A Ascensão Histórica dos Tubarões Azuis
A jornada da seleção de Cabo Verde no Mundial de futebol marcou um capítulo inesquecível na história do esporte. Como a menor nação a disputar as oitavas de final, onde foi eliminada pela Argentina, o país atlântico alcançou um reconhecimento sem precedentes. A performance em campo não só elevou o espírito nacional mas também gerou uma onda de admiração internacional, solidificando uma nova legião de fãs, especialmente no Brasil. O presidente cabo-verdiano, José Maria Neves, articulou essa conexão ao observar que, se historicamente os cabo-verdianos torcem pelo Brasil, chegou a hora de o Brasil, por sua vez, redescobrir a riqueza de Cabo Verde.
Uma Nação de Dez Ilhas e Milhões de Diásporas
Cabo Verde é um arquipélago situado na África, composto por dez ilhas, e sua capital, Praia, está a menos de quatro horas de voo direto do Recife. A singularidade de sua população reside na vasta diáspora: dos aproximadamente dois milhões de cabo-verdianos no mundo, apenas 500 mil residem no país, enquanto 1,5 milhão vivem no exterior.

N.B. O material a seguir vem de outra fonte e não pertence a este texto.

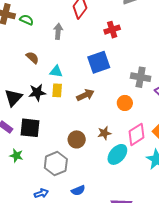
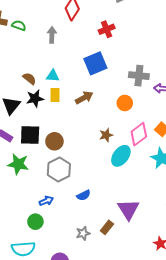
brown semicircle: (32, 58) -> (29, 79), moved
brown circle: (77, 139) -> (54, 141), moved
green star: (16, 156) -> (18, 164), size x1.5

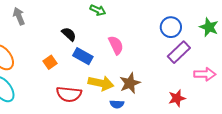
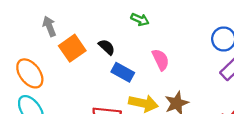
orange square: (50, 62) -> (72, 48), moved, size x1.6

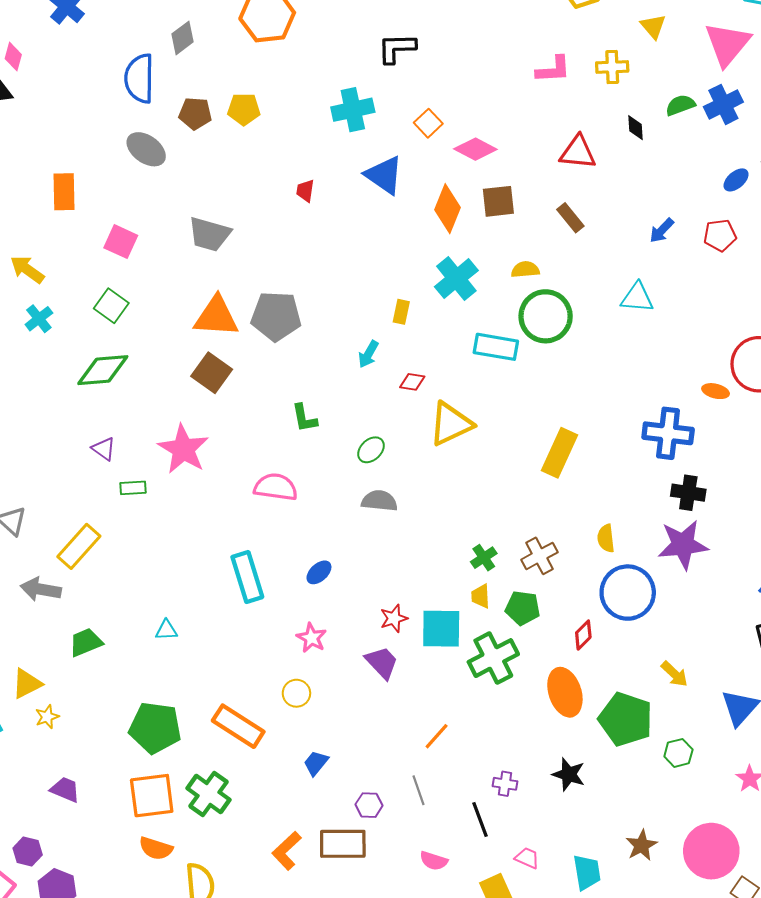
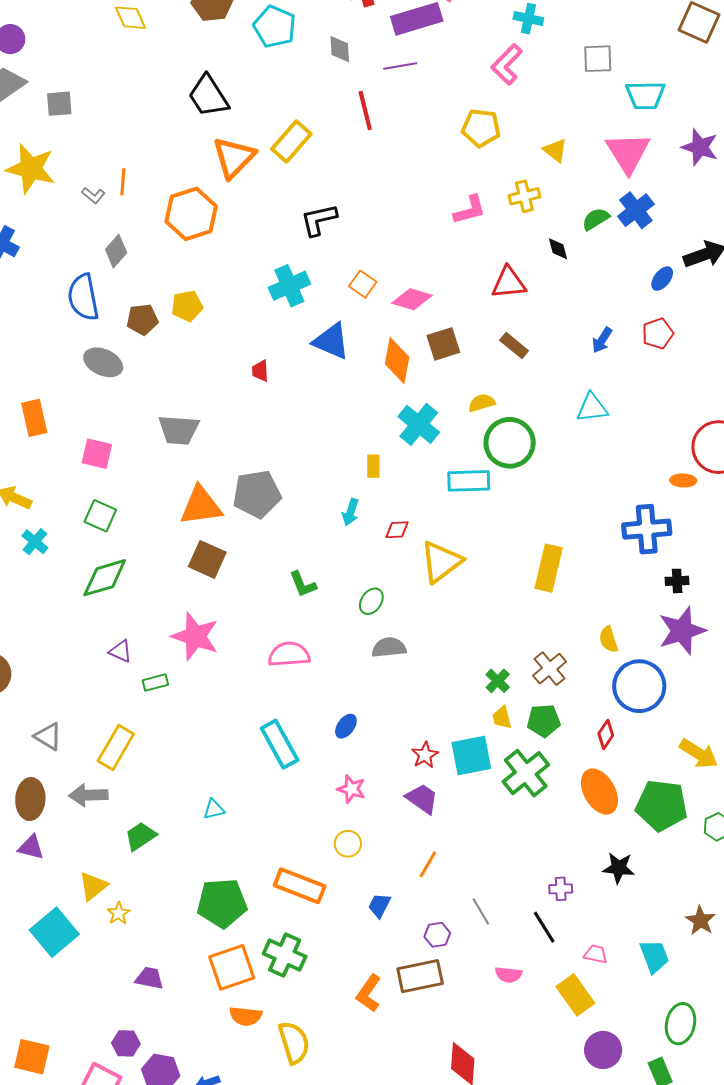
black cross: (688, 493) -> (677, 581), size x0.7
yellow arrow: (674, 674) -> (699, 754), size x1.4
orange line: (437, 736) -> (428, 864), moved

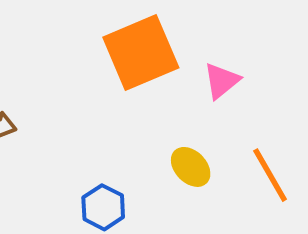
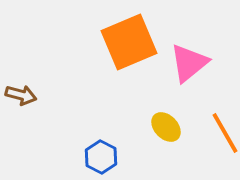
pink triangle: (222, 81) -> (189, 63), size x1.4

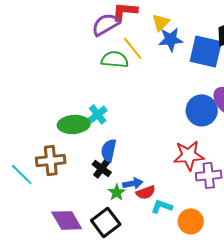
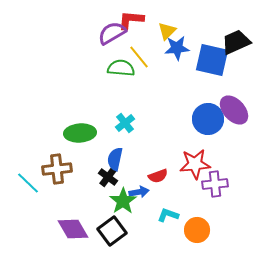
cyan cross: (98, 114) -> (125, 123), moved
green star: (117, 192) -> (123, 201), size x1.5
red semicircle: (146, 192) -> (158, 176), moved

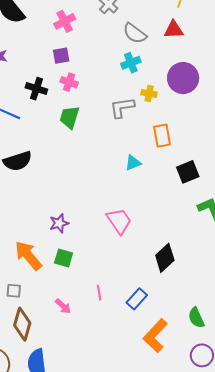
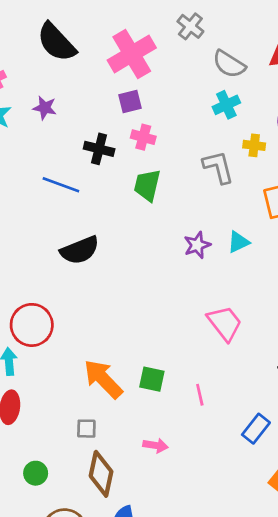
pink cross: (65, 21) -> (132, 54), size x1.6
gray L-shape: (122, 107) -> (218, 167), turned 88
purple star: (59, 223) -> (197, 245), moved
pink line: (99, 293) -> (200, 395), moved
pink arrow: (63, 306) -> (155, 445), turned -30

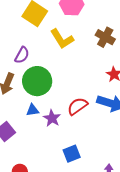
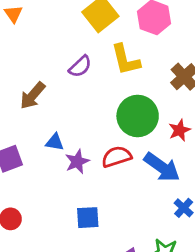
purple semicircle: (22, 55) -> (80, 66), moved
green circle: (37, 81) -> (138, 116), moved

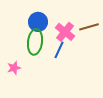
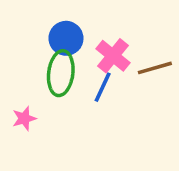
brown line: (89, 27) -> (155, 68), moved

Essa característica demográfica se reflete até na composição da seleção nacional, onde metade dos jogadores nasceu em outros países, evidenciando o que o presidente da Federação Cabo-verdiana de Futebol, Mario Semedo, descreve como a 'décima primeira ilha': a comunidade imigrante espalhada por nações como Estados Unidos, Portugal, França, Holanda e Luxemburgo.
Nos Bastidores da Glória: A Imersão Jornalística
As equipes de reportagem da teleSUR, com André Vieira, e da TV Brasil, com o repórter cinematográfico Rogerio Verçoza e o auxiliar Alexandre Sousa, desembarcaram na capital cabo-verdiana dias antes da estreia da seleção, encontrando um país efervescente com o clima da Copa. O amor pelo futebol era palpável, expressado nas ruas e nos sorrisos dos torcedores, ecoando o sentimento de 'Nos óra dja txiga' ('a nossa hora já chegou'), em crioulo. Acompanharam de perto o empate histórico em 0 a 0 contra a Espanha, onde cada defesa do goleiro Josimar José Évora Dias, o Vozinha, era comemorada como um gol. Vozinha, que se tornou um dos grandes destaques do Mundial, revelou em entrevista as inúmeras dificuldades e a escassez de recursos que os atletas enfrentam no país, mesmo se esforçando para auxiliar com materiais esportivos.
A jornada da reportagem se estendeu ao acompanhamento dos jogos subsequentes contra Uruguai, África do Sul e Argentina, culminando na recepção dos jogadores de volta a Cabo Verde em 5 de julho, data simbólica da Independência do país, conquistada em 1975.
Legado Além do Campo: Humildade e Morabeza
A cantora e compositora cabo-verdiana Mayra Andrade sublinhou que, embora a performance do goleiro Vozinha tenha sido 'inacreditável', o verdadeiro triunfo dos 'Tubarões Azuis' reside na lição de humildade e resiliência oferecida por toda a equipe, incluindo o treinador Bubista, a comissão técnica e os jogadores que, mesmo sem entrar em campo, mantiveram a corrente de apoio até o fim. Essa perspectiva é reforçada pela história de Zé-Di-Nhana, integrante da primeira seleção de Cabo Verde em 1978 e considerado o 'Pelé de Cabo Verde', que celebrou a audácia e o impacto de ver Cabo Verde no Mundial.
Apesar de não terem avançado às quartas de final, tanto para Cabo Verde quanto para o Brasil, o legado dos 'Tubarões Azuis' transcende os resultados. Ele se manifesta no convite implícito para que os brasileiros descubram as riquezas de Cabo Verde — sua música, seu futebol apaixonado, suas belezas naturais e, especialmente, a 'morabeza'. Esta palavra em crioulo traduz o espírito acolhedor e gentil com que os cabo-verdianos recebem todos que visitam seu país, prometendo uma conexão cultural profunda e duradoura entre as duas nações irmãs.